_Excerpted records_:
%%

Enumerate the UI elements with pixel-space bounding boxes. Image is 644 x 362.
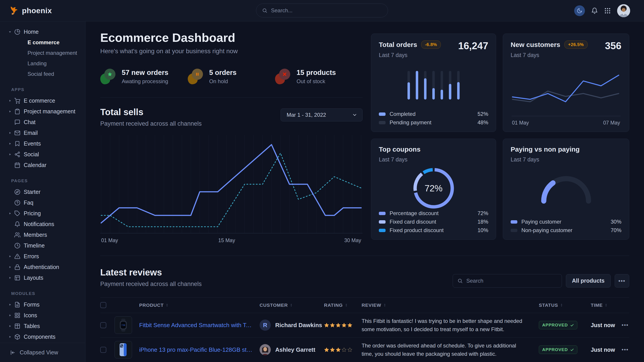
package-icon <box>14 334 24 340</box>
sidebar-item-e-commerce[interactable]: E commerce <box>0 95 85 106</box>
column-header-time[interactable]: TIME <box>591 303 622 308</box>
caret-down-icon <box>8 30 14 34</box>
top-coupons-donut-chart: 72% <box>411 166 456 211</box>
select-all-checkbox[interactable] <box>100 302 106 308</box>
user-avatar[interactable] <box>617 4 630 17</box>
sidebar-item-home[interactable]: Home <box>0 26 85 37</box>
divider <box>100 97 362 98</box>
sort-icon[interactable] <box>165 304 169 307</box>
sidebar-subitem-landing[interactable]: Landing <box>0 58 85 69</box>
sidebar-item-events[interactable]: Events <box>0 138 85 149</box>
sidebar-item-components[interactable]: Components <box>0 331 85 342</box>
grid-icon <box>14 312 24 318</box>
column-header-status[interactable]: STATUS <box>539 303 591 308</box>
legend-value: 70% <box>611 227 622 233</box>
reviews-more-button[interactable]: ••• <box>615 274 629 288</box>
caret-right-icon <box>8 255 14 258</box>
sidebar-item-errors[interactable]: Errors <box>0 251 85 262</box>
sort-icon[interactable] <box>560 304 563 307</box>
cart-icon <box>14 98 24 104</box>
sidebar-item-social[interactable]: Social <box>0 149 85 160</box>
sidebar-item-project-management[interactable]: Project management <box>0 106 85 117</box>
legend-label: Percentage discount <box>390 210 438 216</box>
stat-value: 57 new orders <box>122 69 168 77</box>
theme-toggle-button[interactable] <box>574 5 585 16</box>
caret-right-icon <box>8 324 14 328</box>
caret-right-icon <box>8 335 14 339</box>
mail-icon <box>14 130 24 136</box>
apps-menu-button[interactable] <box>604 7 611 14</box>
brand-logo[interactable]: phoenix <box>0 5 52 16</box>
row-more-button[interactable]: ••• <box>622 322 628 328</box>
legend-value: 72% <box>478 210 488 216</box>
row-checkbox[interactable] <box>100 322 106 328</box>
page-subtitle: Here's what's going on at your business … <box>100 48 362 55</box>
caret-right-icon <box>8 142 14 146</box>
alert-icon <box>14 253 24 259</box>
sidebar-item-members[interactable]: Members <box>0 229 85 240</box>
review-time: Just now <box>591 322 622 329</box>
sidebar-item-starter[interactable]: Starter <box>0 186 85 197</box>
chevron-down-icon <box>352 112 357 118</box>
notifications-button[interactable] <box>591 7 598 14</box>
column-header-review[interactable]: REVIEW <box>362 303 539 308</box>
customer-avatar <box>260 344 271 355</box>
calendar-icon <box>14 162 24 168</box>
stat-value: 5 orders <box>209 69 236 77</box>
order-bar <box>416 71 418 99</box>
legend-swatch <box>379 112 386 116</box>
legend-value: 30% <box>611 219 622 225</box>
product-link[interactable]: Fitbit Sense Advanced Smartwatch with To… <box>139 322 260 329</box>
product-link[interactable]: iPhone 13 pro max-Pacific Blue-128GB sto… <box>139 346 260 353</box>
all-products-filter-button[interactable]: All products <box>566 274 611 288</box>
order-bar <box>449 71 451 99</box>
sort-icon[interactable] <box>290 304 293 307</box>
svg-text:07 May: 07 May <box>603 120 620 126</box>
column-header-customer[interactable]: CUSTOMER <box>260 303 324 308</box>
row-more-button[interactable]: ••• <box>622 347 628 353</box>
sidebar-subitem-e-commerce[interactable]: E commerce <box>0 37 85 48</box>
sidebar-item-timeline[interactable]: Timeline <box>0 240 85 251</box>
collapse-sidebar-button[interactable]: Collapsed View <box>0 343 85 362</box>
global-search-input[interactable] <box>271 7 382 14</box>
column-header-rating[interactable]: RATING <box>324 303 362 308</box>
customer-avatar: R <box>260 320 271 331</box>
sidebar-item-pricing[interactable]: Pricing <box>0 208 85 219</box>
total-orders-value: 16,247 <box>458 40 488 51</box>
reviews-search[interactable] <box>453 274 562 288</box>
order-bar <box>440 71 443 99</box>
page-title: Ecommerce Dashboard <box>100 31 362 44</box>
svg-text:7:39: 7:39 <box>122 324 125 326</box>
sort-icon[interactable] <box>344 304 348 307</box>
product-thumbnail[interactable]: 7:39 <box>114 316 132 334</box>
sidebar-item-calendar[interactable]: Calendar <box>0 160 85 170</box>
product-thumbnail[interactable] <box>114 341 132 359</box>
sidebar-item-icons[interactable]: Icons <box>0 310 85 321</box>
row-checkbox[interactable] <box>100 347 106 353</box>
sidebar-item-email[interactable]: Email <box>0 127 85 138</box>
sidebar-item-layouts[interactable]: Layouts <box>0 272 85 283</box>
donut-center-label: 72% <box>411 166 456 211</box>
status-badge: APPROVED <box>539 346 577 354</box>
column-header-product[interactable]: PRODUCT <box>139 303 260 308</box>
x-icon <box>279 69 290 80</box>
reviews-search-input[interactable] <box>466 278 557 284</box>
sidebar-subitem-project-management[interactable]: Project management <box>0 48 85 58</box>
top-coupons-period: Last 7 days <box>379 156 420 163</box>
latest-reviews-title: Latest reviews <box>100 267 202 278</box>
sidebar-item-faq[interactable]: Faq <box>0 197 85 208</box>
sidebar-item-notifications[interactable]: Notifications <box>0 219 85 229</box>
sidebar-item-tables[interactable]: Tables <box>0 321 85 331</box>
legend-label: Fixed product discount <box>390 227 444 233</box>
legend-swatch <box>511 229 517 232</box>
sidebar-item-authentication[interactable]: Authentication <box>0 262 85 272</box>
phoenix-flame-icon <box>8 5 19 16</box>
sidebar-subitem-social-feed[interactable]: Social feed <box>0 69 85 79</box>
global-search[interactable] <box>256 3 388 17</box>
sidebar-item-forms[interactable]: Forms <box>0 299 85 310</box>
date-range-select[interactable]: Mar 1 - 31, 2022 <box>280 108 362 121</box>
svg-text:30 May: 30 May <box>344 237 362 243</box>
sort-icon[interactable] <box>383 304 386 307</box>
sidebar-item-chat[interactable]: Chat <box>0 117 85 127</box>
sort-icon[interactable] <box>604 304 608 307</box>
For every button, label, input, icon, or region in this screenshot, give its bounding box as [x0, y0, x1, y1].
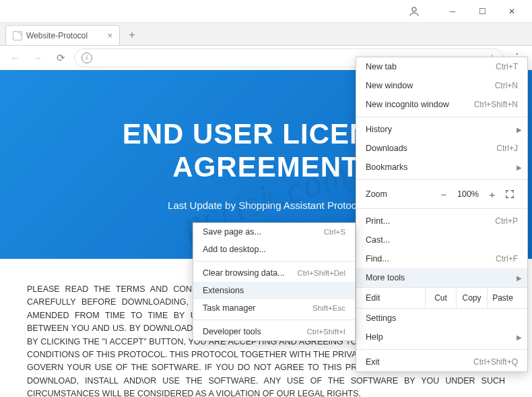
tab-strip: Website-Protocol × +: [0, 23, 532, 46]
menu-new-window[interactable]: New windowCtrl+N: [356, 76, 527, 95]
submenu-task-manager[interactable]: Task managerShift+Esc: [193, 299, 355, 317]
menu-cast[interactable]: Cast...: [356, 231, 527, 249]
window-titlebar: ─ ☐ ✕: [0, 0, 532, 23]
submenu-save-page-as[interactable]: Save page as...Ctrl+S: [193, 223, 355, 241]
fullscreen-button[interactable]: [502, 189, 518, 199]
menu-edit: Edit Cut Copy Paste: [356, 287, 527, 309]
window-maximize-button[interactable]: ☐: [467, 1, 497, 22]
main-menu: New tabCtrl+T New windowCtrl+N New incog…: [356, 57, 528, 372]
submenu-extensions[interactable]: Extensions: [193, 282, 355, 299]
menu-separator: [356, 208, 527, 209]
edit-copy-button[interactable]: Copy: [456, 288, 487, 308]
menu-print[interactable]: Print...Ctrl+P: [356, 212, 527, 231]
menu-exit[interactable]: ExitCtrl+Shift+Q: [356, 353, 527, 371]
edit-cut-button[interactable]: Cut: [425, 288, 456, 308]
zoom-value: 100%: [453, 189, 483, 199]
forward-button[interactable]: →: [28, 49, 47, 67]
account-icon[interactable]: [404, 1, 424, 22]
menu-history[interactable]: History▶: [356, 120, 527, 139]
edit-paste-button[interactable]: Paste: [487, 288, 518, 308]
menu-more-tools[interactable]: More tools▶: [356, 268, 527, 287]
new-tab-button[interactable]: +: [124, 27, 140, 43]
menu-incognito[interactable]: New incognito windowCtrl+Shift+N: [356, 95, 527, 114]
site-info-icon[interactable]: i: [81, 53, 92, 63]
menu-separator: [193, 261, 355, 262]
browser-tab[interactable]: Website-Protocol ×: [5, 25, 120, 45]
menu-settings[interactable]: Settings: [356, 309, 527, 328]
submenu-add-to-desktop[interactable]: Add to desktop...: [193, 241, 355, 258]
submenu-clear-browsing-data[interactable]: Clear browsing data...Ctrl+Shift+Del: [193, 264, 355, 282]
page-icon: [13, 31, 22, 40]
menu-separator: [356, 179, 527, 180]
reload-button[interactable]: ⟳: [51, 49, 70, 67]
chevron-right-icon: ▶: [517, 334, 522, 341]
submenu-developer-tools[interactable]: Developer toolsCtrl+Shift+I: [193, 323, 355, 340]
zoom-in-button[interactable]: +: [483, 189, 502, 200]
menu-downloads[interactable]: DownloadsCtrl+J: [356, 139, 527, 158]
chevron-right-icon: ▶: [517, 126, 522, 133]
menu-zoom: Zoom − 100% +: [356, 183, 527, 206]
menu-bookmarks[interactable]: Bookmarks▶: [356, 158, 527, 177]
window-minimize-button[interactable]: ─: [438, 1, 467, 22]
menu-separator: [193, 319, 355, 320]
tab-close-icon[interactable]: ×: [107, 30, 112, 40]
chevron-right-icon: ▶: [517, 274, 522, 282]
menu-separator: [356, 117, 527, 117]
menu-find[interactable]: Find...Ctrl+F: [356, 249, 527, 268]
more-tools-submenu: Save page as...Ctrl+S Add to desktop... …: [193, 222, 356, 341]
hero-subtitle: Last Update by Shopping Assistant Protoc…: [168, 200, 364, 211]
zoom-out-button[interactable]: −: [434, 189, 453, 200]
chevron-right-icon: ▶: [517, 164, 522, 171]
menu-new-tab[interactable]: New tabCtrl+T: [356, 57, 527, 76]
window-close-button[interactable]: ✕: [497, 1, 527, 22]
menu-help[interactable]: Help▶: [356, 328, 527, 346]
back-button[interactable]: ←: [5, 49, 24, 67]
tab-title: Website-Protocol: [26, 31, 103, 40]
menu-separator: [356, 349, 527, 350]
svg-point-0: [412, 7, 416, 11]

%%

_What to produce_: Using the listing, count the lines holding the word "text" and write down that number alone.

_Answer_: 3